§ **Task to carry out**
Could you copy exactly the lines from the one containing "Describe the element" through the last line of the records, leaving out every picture?

-=-=-=-=-

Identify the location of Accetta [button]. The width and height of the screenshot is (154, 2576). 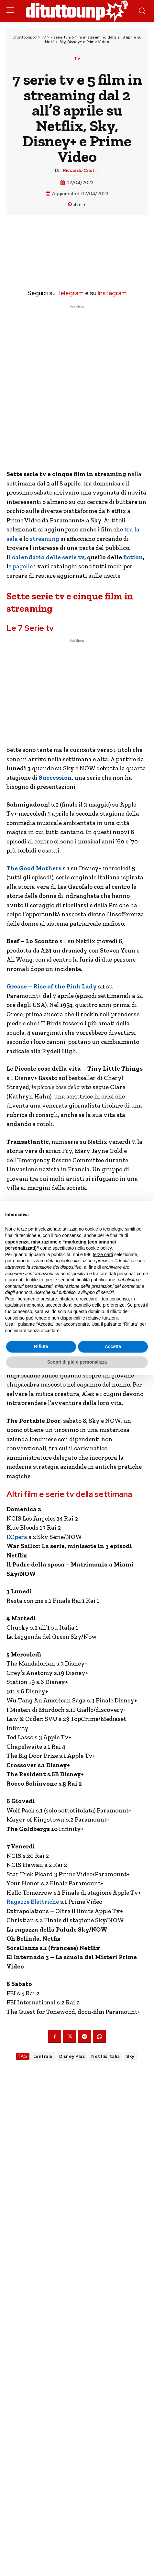
(113, 1346).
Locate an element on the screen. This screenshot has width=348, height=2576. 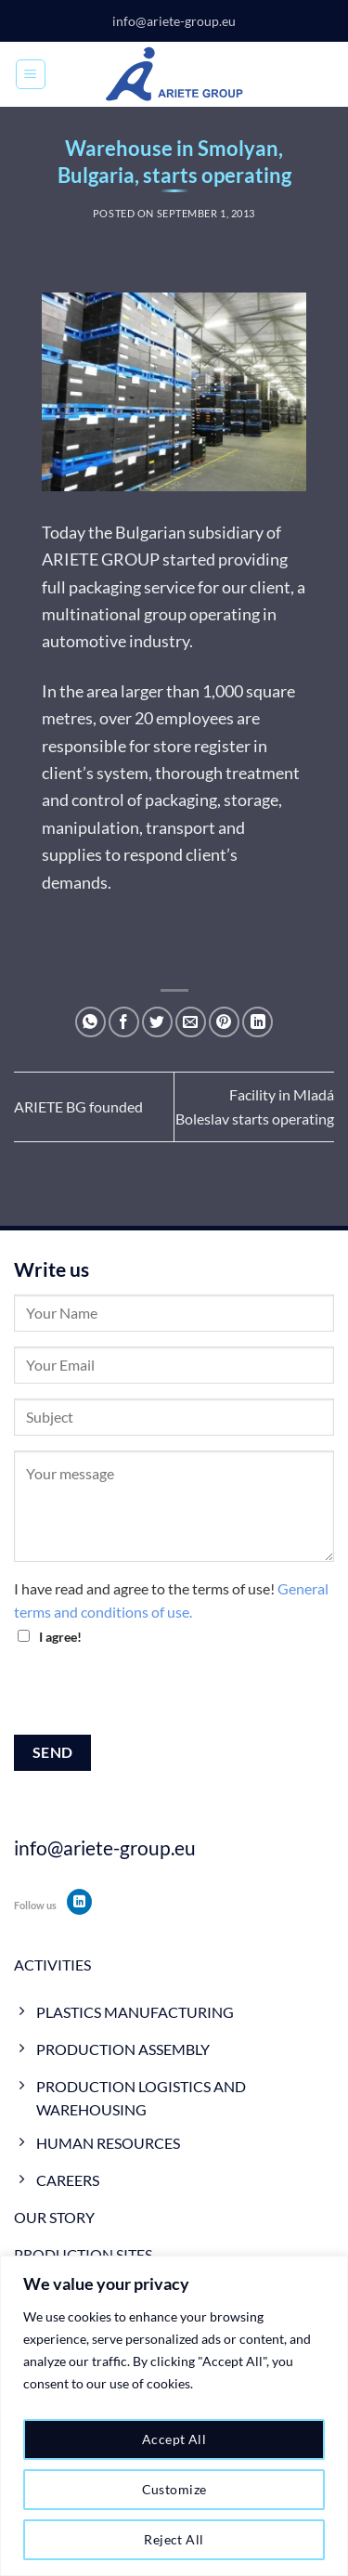
[presentation] is located at coordinates (155, 1698).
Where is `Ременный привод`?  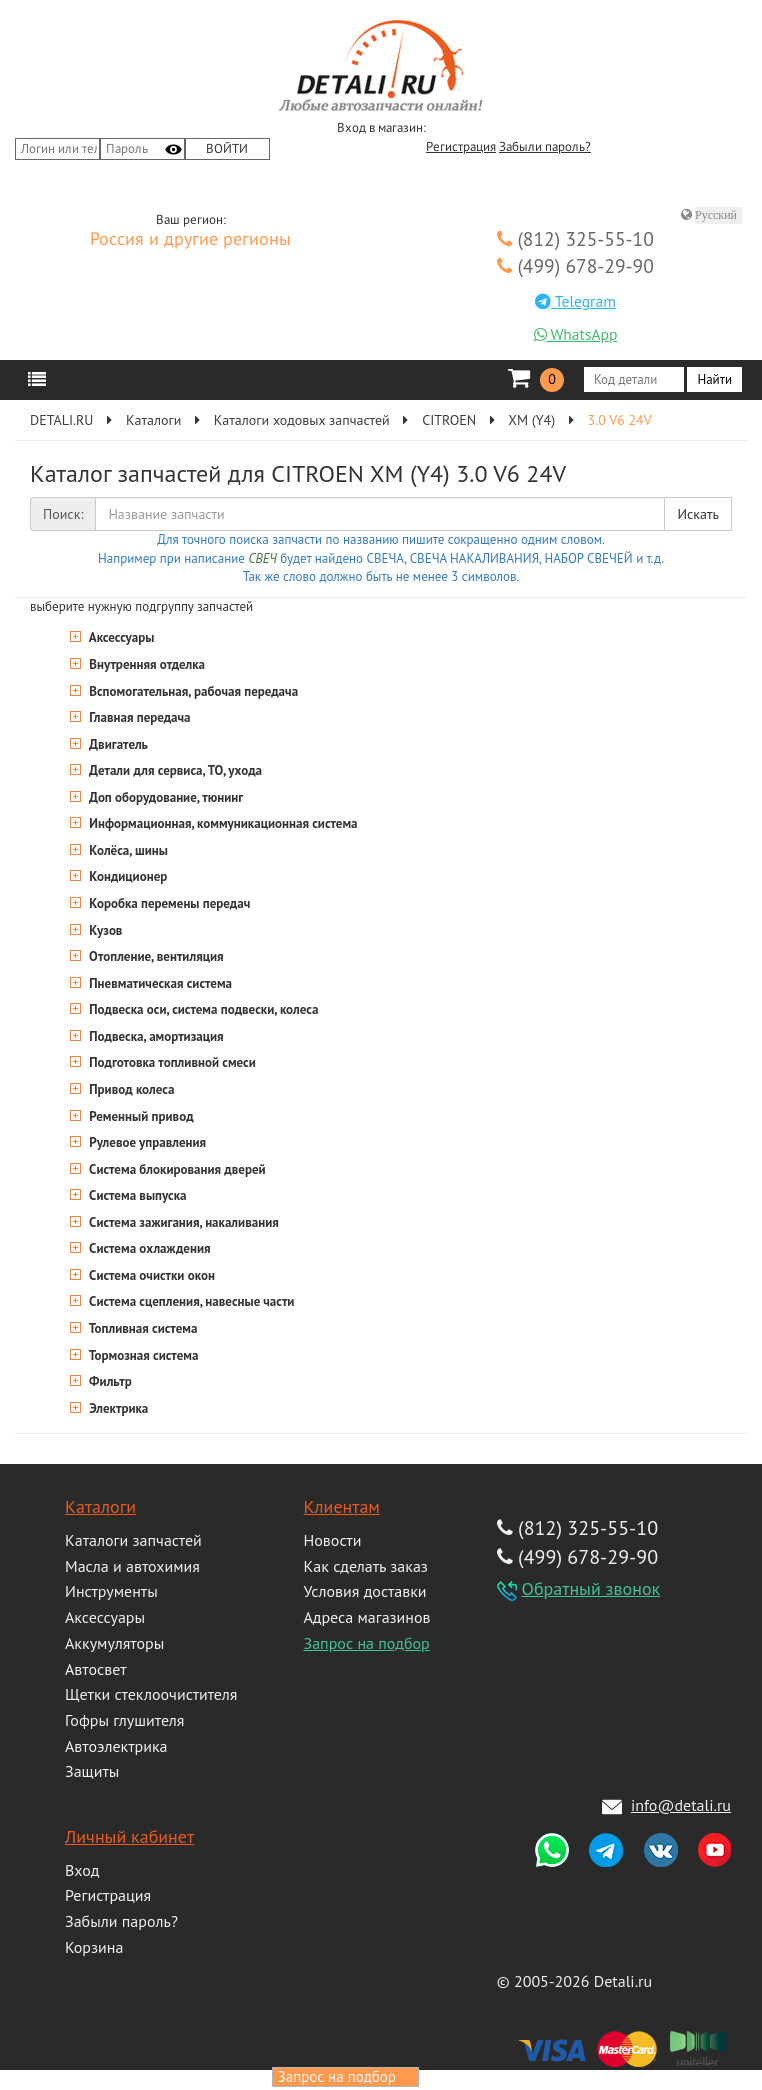 Ременный привод is located at coordinates (140, 1116).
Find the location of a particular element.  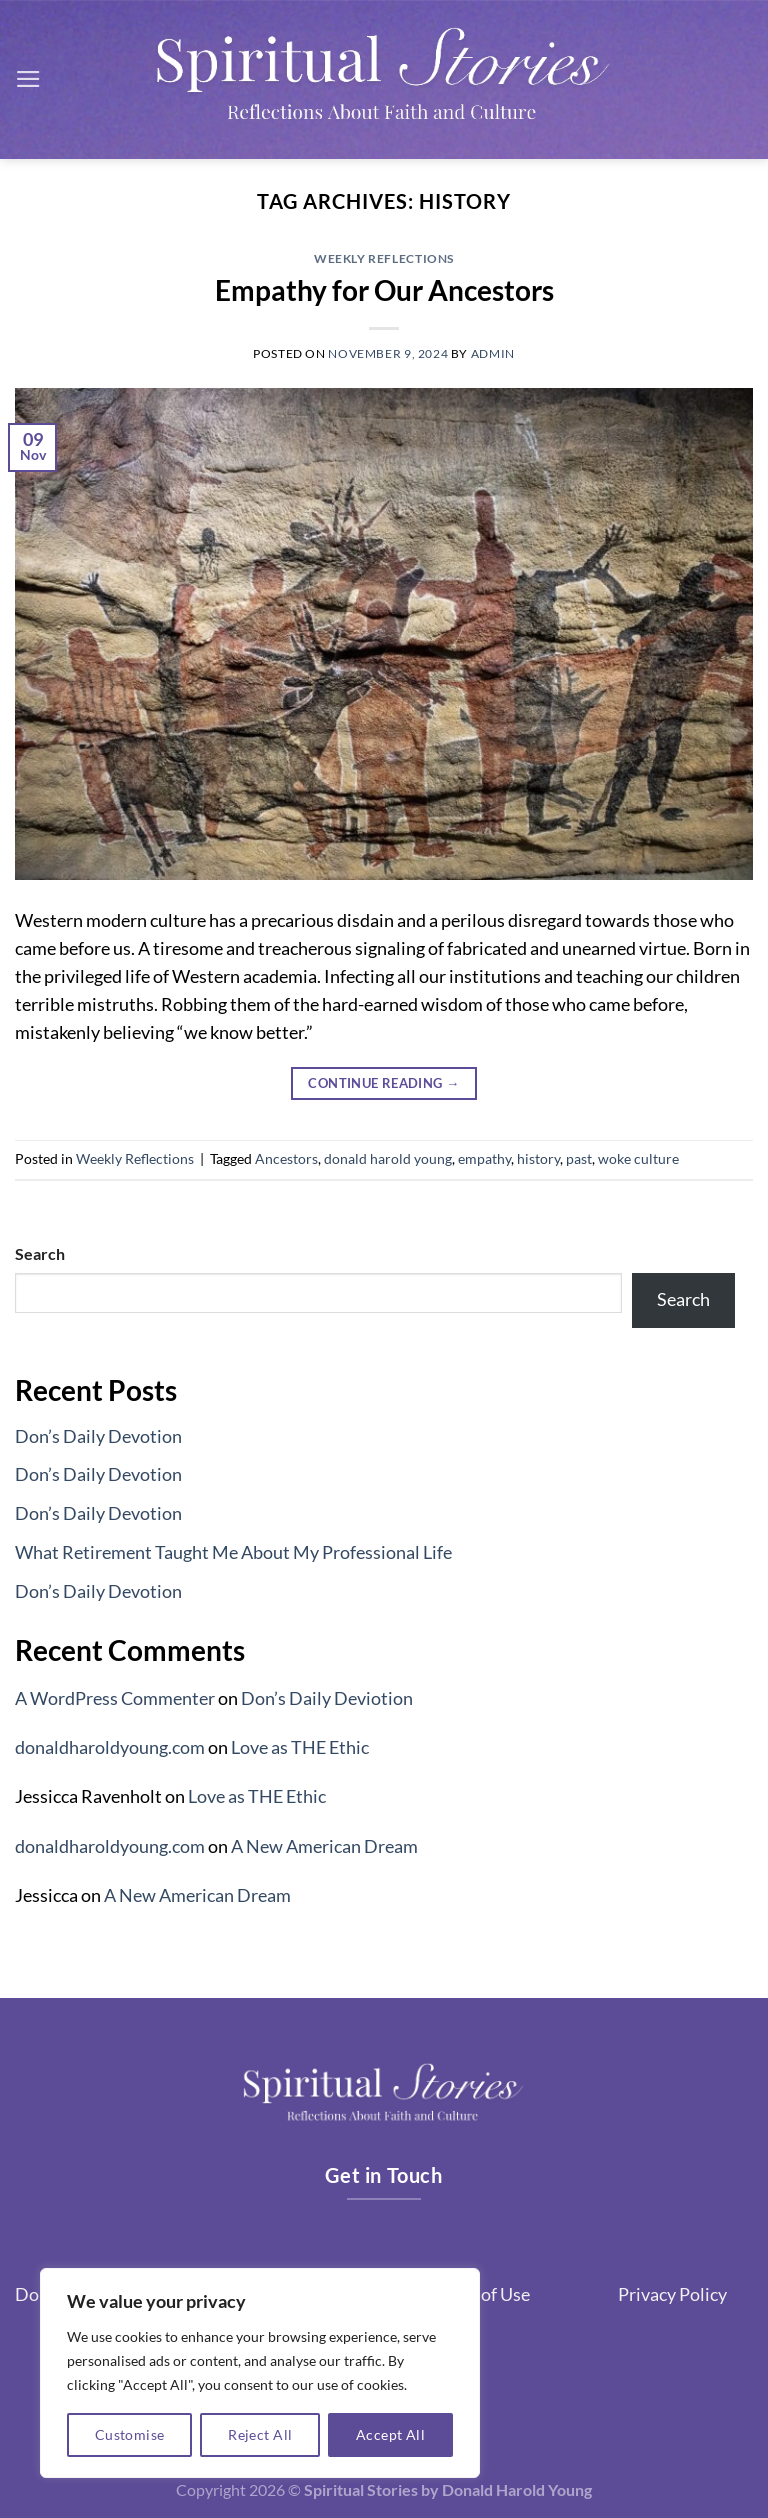

[region] is located at coordinates (260, 2373).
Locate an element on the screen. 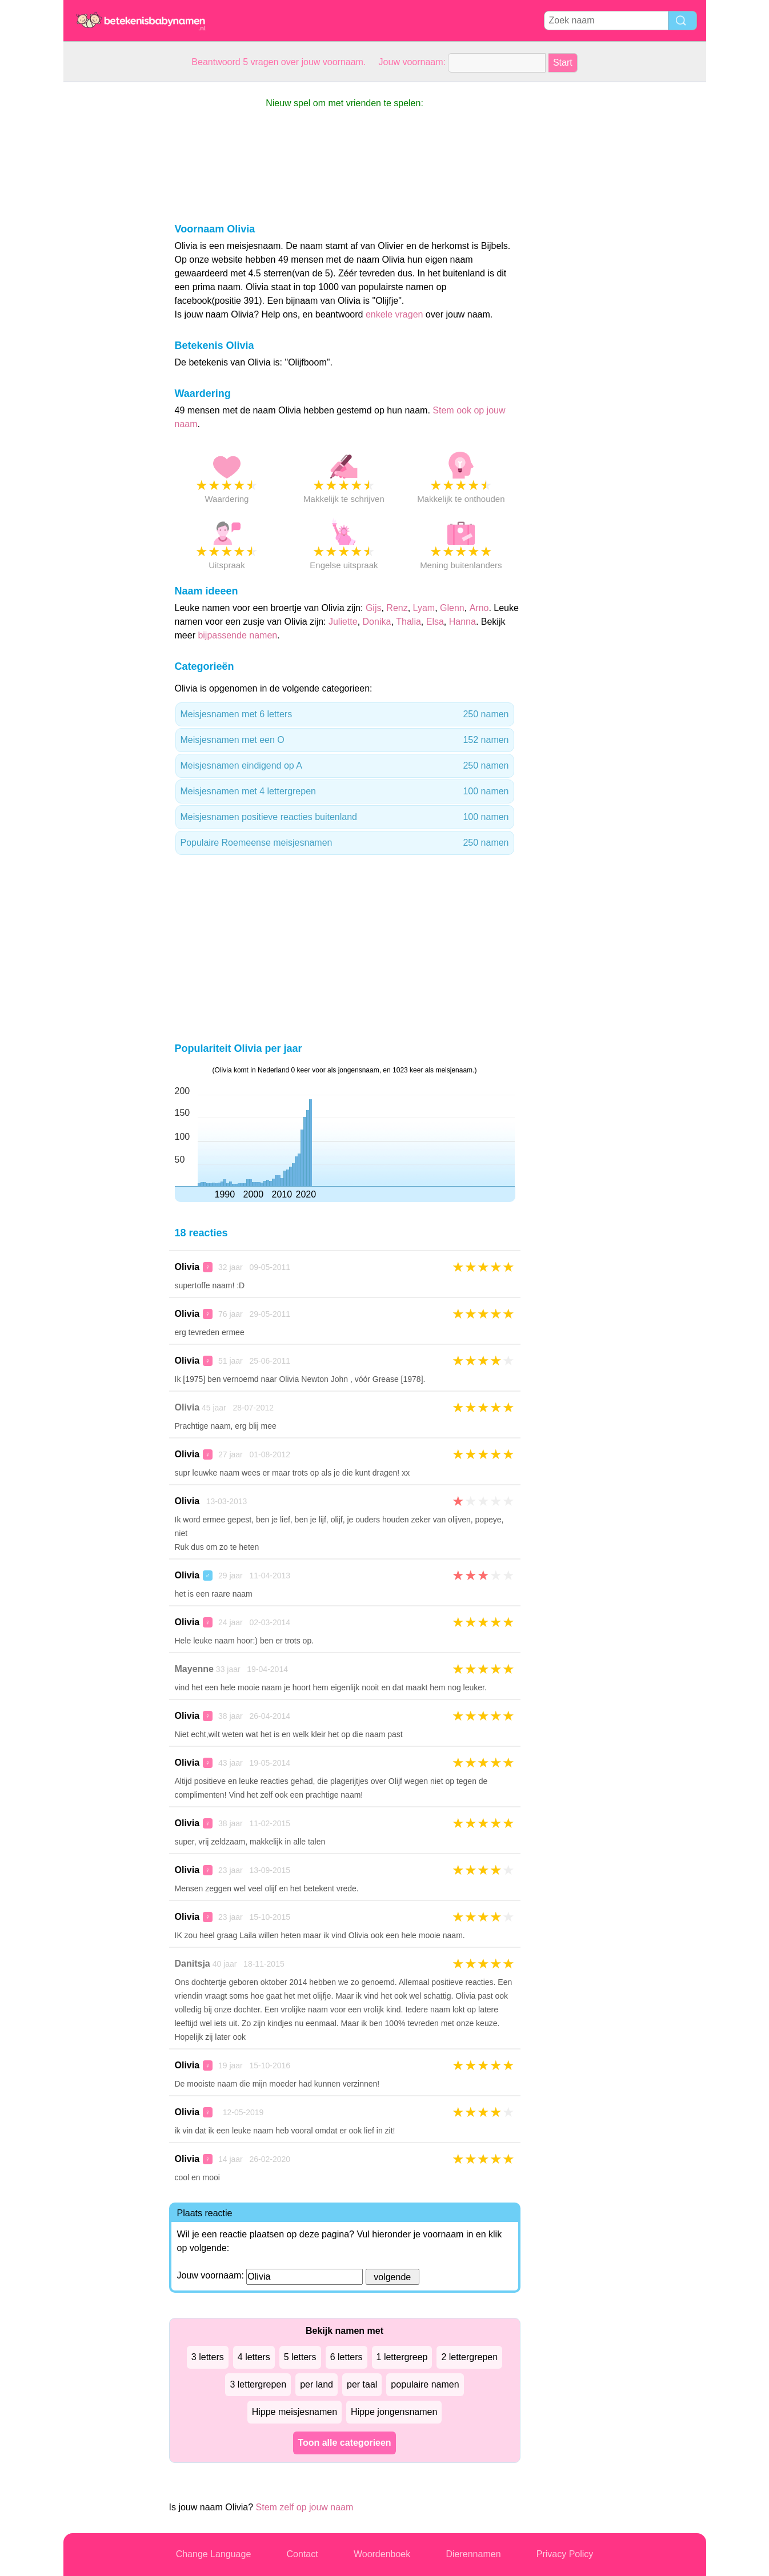 This screenshot has width=769, height=2576. Toon alle categorieen is located at coordinates (344, 2443).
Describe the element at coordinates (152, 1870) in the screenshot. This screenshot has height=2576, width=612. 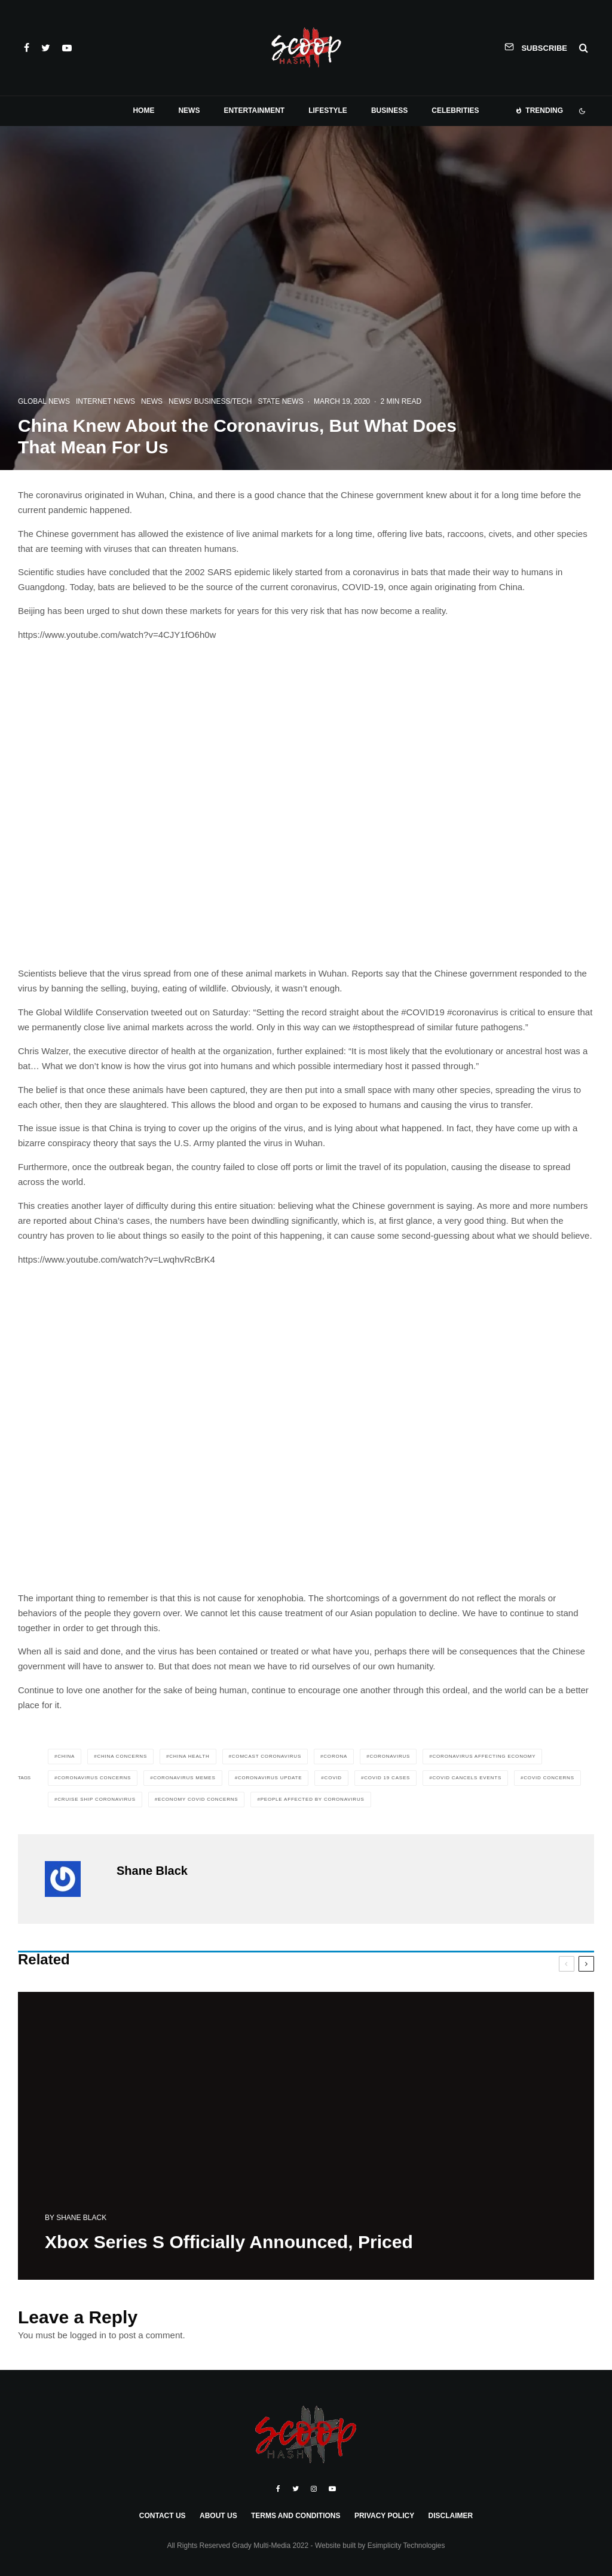
I see `Shane Black` at that location.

-=-=-=-=-

§ **Response for this exercise**
Describe the element at coordinates (152, 1870) in the screenshot. This screenshot has height=2576, width=612. 
I see `Shane Black` at that location.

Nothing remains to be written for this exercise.